First of all, at least one agent must realize the nature of the conflict. (A naive client program might blithely assume everything is going well, and display the unknown-format image as gibberish- or worse, crash when it tries to display the image.) If the client can tell what kind of information the server is sending it, it can detect a problem, and possibly convert the data to a form it can operate on. Or, the client may tell the server up front what data formats it can deal with, and the server can convert the data appropriately. Existing systems have these capabilities, but only to a limited extent. When Gopher and servers ship data, they also send meta-data identifying the type of the data they ship. The World Wide Web's HTTP servers also allow a client to send a list of types it will accept.

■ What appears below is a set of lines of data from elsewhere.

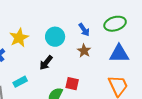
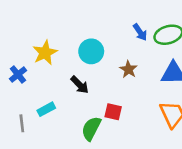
blue arrow: (84, 30) -> (140, 32), moved
black arrow: (46, 63) -> (80, 85), turned -84

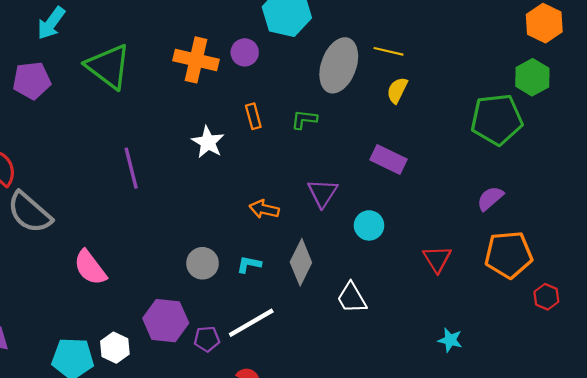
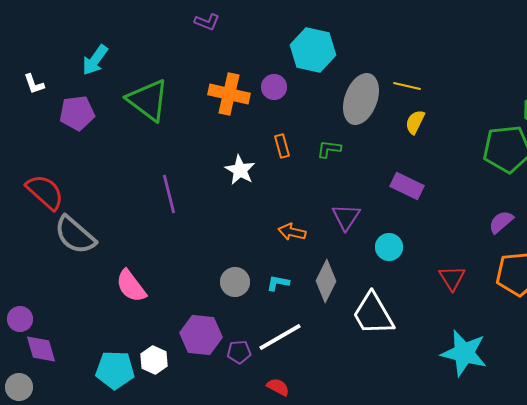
white trapezoid: (352, 298) -> (373, 314), size x1.5
cyan star: (450, 340) -> (464, 353), size x2.0

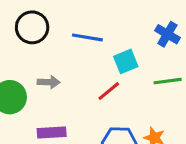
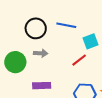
black circle: (32, 27) -> (36, 28), moved

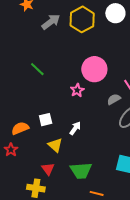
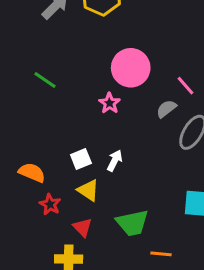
white square: (46, 120) -> (81, 159), moved
orange semicircle: (20, 128) -> (32, 173), turned 54
red star: (11, 150) -> (50, 204), moved

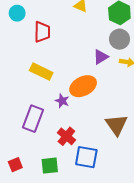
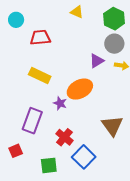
red trapezoid: (42, 32) -> (40, 38), turned -95
blue square: (86, 157) -> (84, 157), turned 35
red square: (15, 165) -> (16, 151), moved

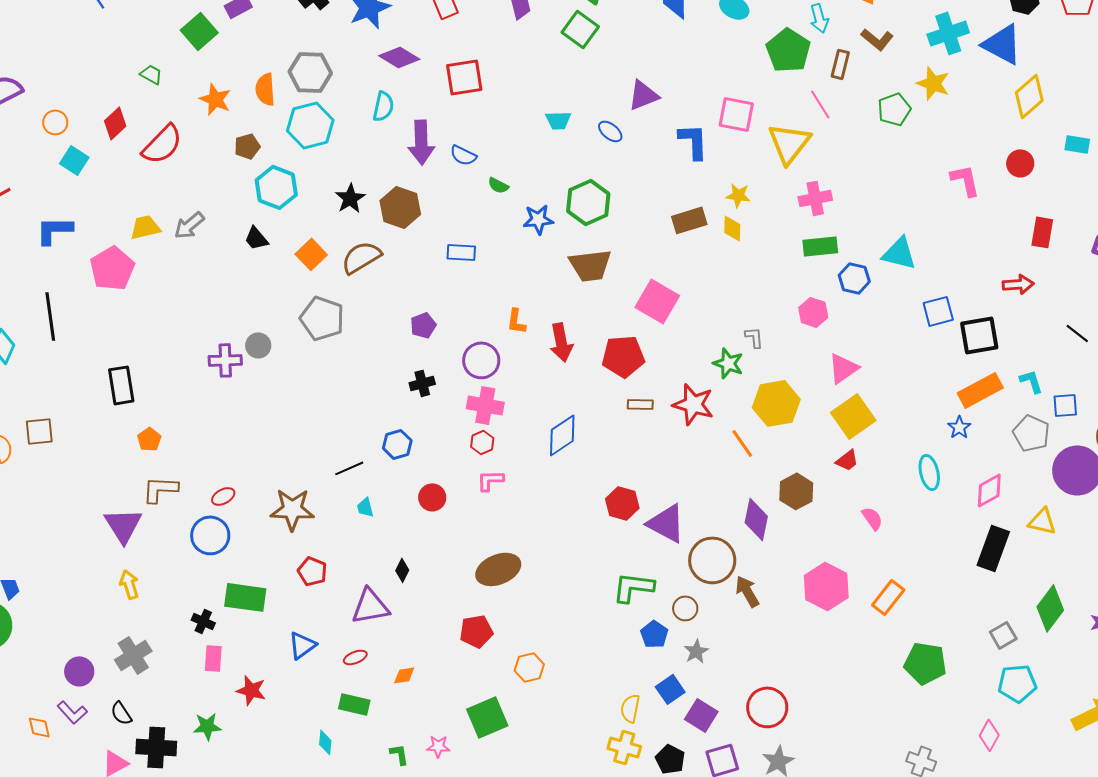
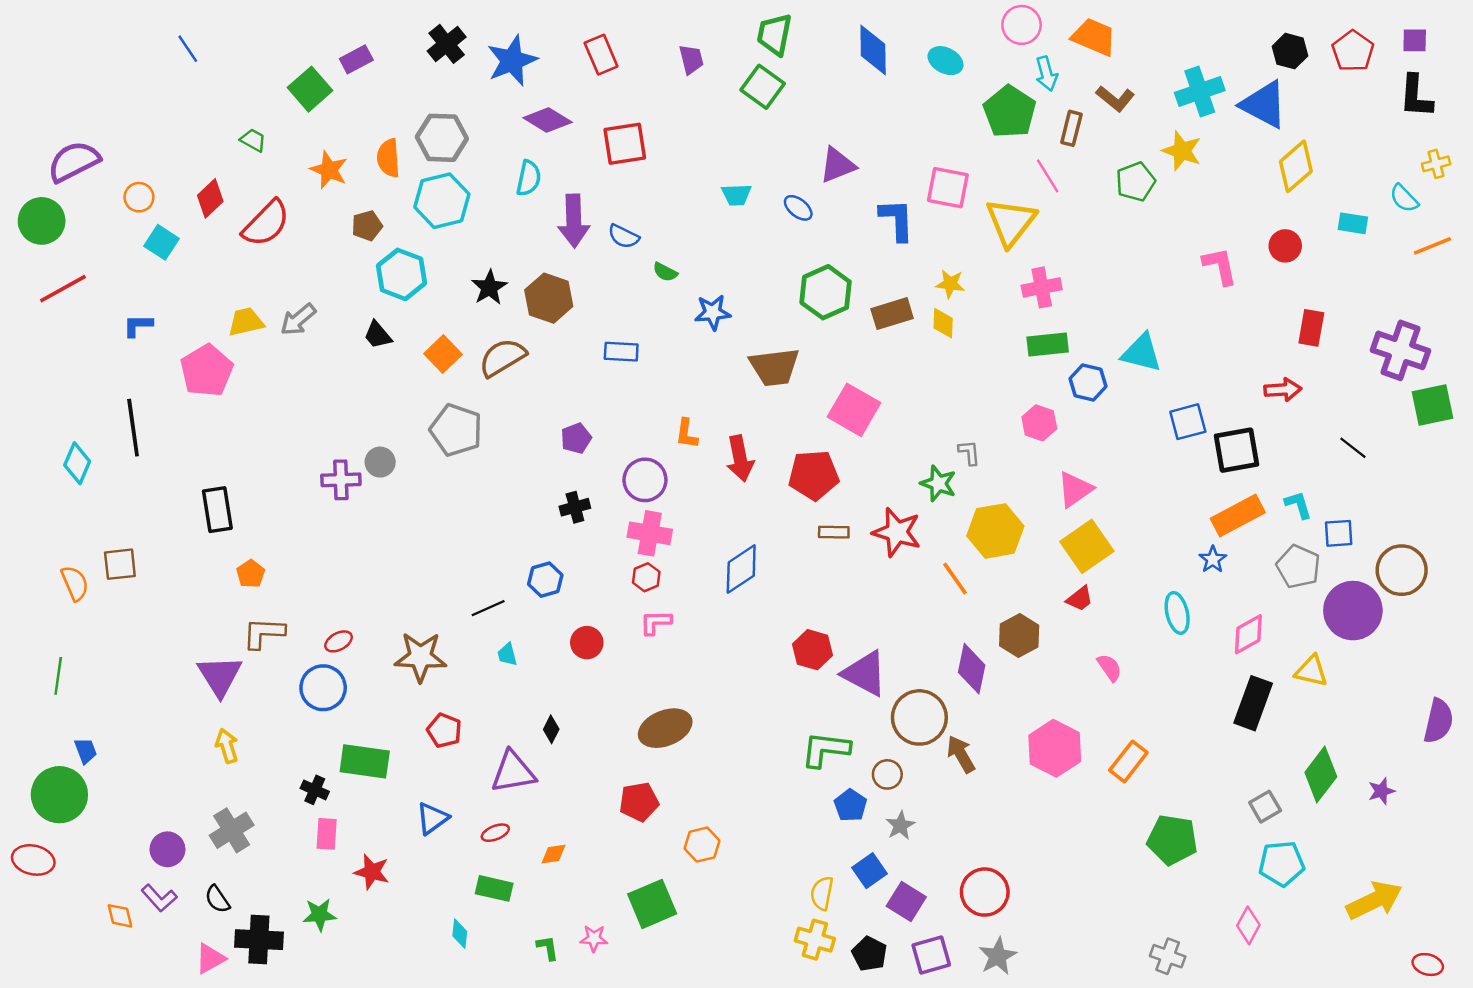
green hexagon: (588, 202) -> (826, 292), moved
blue L-shape: (54, 230) -> (138, 325), size x0.7

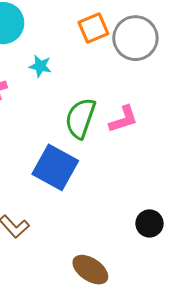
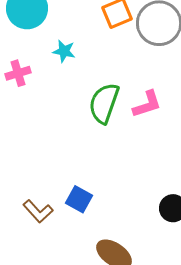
blue square: (55, 167) -> (79, 199), moved, size x0.6

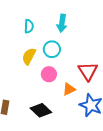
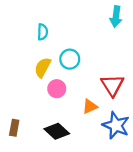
cyan arrow: (62, 23) -> (116, 17), moved
pink circle: (49, 74) -> (57, 89), moved

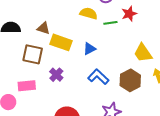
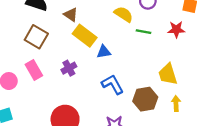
red star: (129, 14) -> (176, 29), moved
blue triangle: (89, 49) -> (104, 52), moved
brown square: (33, 54) -> (36, 37), moved
pink rectangle: (27, 86) -> (34, 70), turned 48

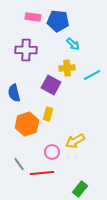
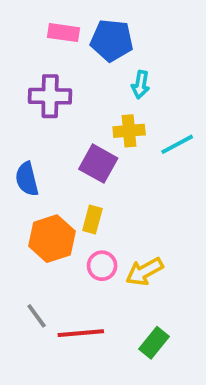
cyan arrow: (73, 44) -> (141, 85), turned 56
pink circle: (52, 152) -> (102, 266), moved
green rectangle: (80, 189) -> (154, 343), moved

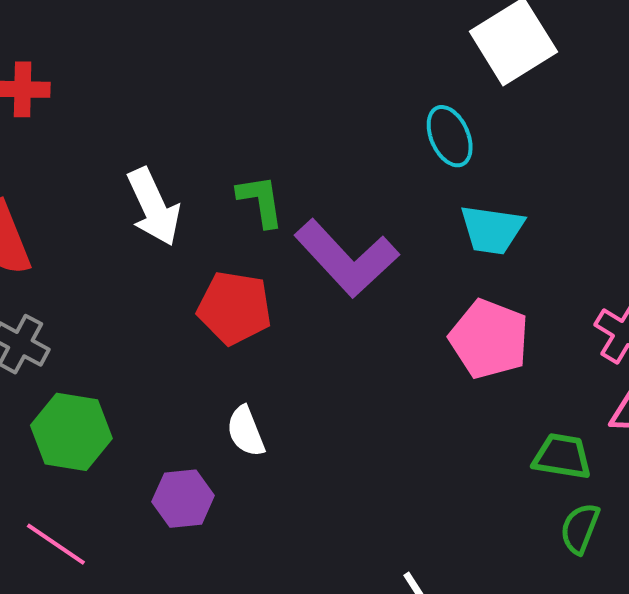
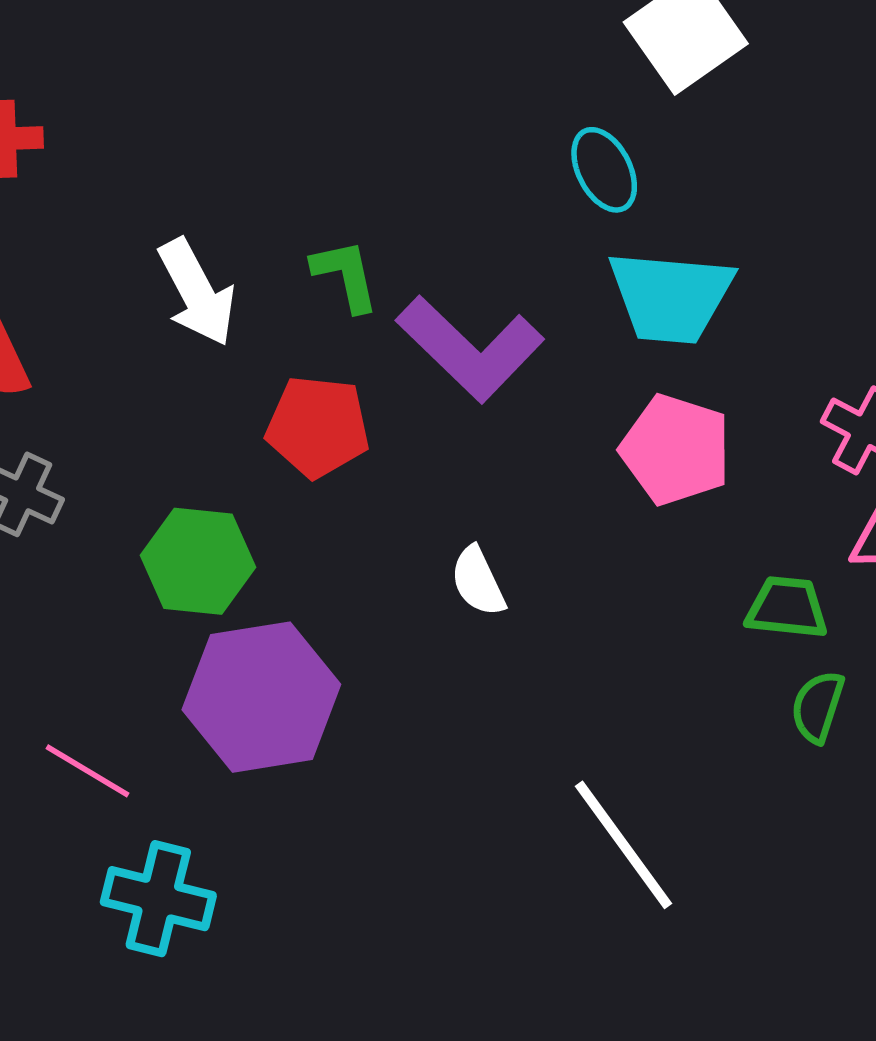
cyan trapezoid: (492, 230) -> (671, 297), size x1.4
white semicircle: (246, 431) -> (478, 581), moved
green hexagon: (71, 432) -> (198, 561), moved
purple hexagon: (183, 499) -> (261, 697), size x1.8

The vocabulary of types one can talk about is limited; in Gopher's case, to a set of single-character codes set by the Gopher developers; and in the Web's case, to the MIME type set. MIME's type repertoire allows people to use their own 'experimental' type names outside the standard type repertoire, but all parties in a transaction must have a common understanding of the experimental types used. Also, MIME's encoding repertoire is small and fixed, so that 'GIF' and 'compressed GIF' need to be expressed as two different types in the MIME system. (Web developers stretched the MIME convention to add new encoding types, so as to avoid the combinatorial type- expansion problem arising with different data types having different compressions. But the problem resurfaces with two or more levels of encoding, which is not uncommon.

Why third party agents are useful. But there is a more fundamental problem to these systems than limited vocabularies for types and encodings. Even if the client knows the kind of data it gets, and the server knows what kind of data the client wants, one of the agents has to know how to adapt to the other. In the image-fetching example, one of the parties has to know how to convert the data from th.